WORK ORDER: Copy the records that follow exactly as written, but not their pictures.

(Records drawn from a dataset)
*** Begin section ***

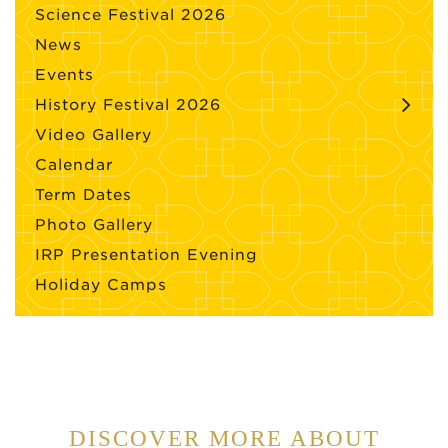
Science Festival 2026
News
Events
History Festival 2026
Video Gallery
Calendar
Term Dates
Photo Gallery
IRP Presentation Evening
Holiday Camps
DISCOVER MORE ABOUT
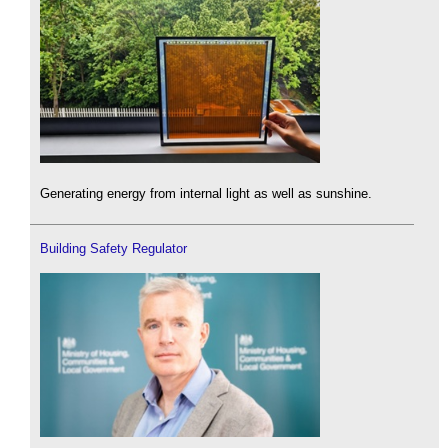
Generating energy from internal light as well as sunshine.
Building Safety Regulator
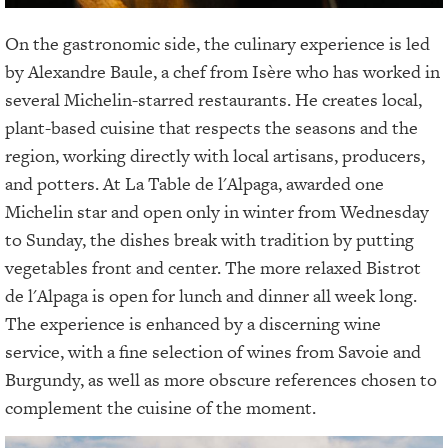
On the gastronomic side, the culinary experience is led
by Alexandre Baule, a chef from Isère who has worked in
several Michelin-starred restaurants. He creates local,
plant-based cuisine that respects the seasons and the
region, working directly with local artisans, producers,
and potters. At La Table de l'Alpaga, awarded one
Michelin star and open only in winter from Wednesday
to Sunday, the dishes break with tradition by putting
vegetables front and center. The more relaxed Bistrot
de l'Alpaga is open for lunch and dinner all week long.
The experience is enhanced by a discerning wine
service, with a fine selection of wines from Savoie and
Burgundy, as well as more obscure references chosen to
complement the cuisine of the moment.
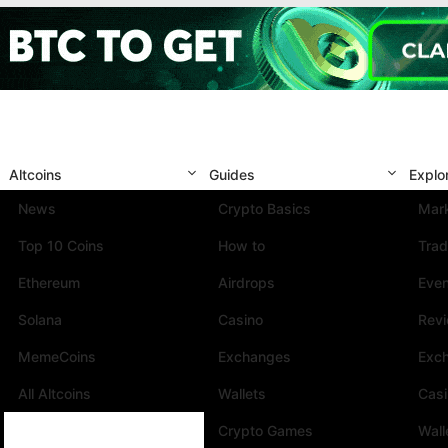
Altcoins
Guides
Explo
News
Crypto Basics
Mark
Top 10 Coins
How to
Trad
Ethereum
Airdrops
Eve
Solana
Casino
Rev
MemeCoins
Exchanges
Exc
All Altcoins
Wallets
Cas
Crypto Games
Wall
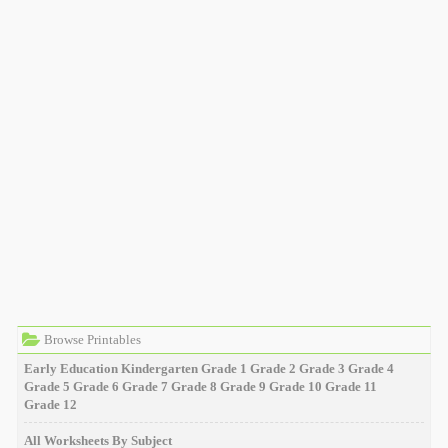
Browse Printables
Early Education
Kindergarten
Grade 1
Grade 2
Grade 3
Grade 4
Grade 5
Grade 6
Grade 7
Grade 8
Grade 9
Grade 10
Grade 11
Grade 12
All Worksheets By Subject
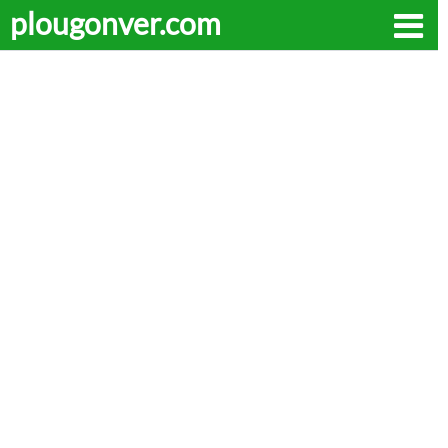
plougonver.com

*** End section ***

PROBLEM SOLUTION:
Science Festival 2026
News
Events
History Festival 2026
Video Gallery
Calendar
Term Dates
Photo Gallery
IRP Presentation Evening
Holiday Camps
DISCOVER MORE ABOUT
Generating energy from internal light as well as sunshine.
Building Safety Regulator
On the gastronomic side, the culinary experience is led
by Alexandre Baule, a chef from Isère who has worked in
several Michelin-starred restaurants. He creates local,
plant-based cuisine that respects the seasons and the
region, working directly with local artisans, producers,
and potters. At La Table de l'Alpaga, awarded one
Michelin star and open only in winter from Wednesday
to Sunday, the dishes break with tradition by putting
vegetables front and center. The more relaxed Bistrot
de l'Alpaga is open for lunch and dinner all week long.
The experience is enhanced by a discerning wine
service, with a fine selection of wines from Savoie and
Burgundy, as well as more obscure references chosen to
complement the cuisine of the moment.
Altcoins
Guides
Explo
News
Crypto Basics
Mark
Top 10 Coins
How to
Trad
Ethereum
Airdrops
Eve
Solana
Casino
Rev
MemeCoins
Exchanges
Exc
All Altcoins
Wallets
Cas
Crypto Games
Wall
Browse Printables
Early Education
Kindergarten
Grade 1
Grade 2
Grade 3
Grade 4
Grade 5
Grade 6
Grade 7
Grade 8
Grade 9
Grade 10
Grade 11
Grade 12
All Worksheets By Subject
plougonver.com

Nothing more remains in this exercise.